There is more than one trend and perhaps that is why there is so much confusion. Every entity has a long , intermediate, and short term trend. If you trade nothing but short term trends you will most likely lose. You should always trade the trend one step above. If you are a short term trader you need to trade in the direction of the intermediate trend. If you are an intermediate term trader you must trade in the direction of the long term trend etc. Sorry, but it works. Add sector analysis to it and you increase your odds even more.
why? my understanding of trend following is that one waits for the trend to change prior to closing the position. JWH has been waiting a long long time for an example. Watch the leading evangelist of trend following preach the gospel: http://www.youtube.com/watch?v=49aRW-d1-hE If you want to change the method, you should call it something else. regards
Yes it does work. I think some people are just better at it than others. That the majority cannot do it should not negate it. Marketsurfer seems to be making a point that most trendfollowers lose when chasing momentum. That is true too.

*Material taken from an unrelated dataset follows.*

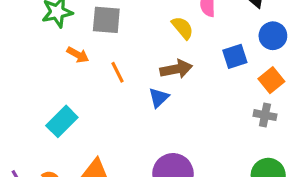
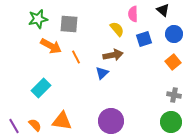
orange arrow: (78, 55) -> (51, 46), size x1.5
blue square: (235, 56) -> (144, 39), moved
gray cross: (265, 115) -> (174, 95), moved

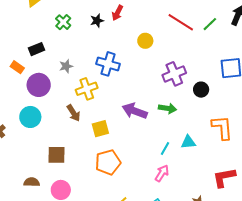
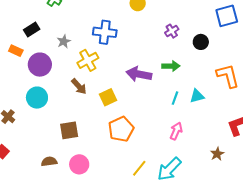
purple cross: (174, 74) -> (172, 31), size x0.6
cyan line: (165, 148) -> (175, 98), moved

Absolutely because when one can define a current trend, part of that trend is the pullback in that trend. In a Bull Trend, price has to make a support oscillation that is a HL so it can to back up and make a new (HH) resistance top and continue that current trend. This sustains that trend. In a Bear Trend, price has to make a resistance oscillation that is a LH so it can to back down and make a new (LL) support bottom and continue that current trend. This sustains that trend. We all, even smurf, understand that a Bull Trend is price making HH/HL/HH/HL/HH etc. and a Bear Trend is price making LH/LL/LH/LL/LH etc. but the rub is that most traders, because they can't define specific parameters that make up "A" trend, forget that the pull back in the trend is as important as the trend itself because IT IS what SUSTAINS the TREND.
If you believe that momentum EXISTS within the market then you have to believe that trend following can work. Trend following is nothing more than a form of long term momentum.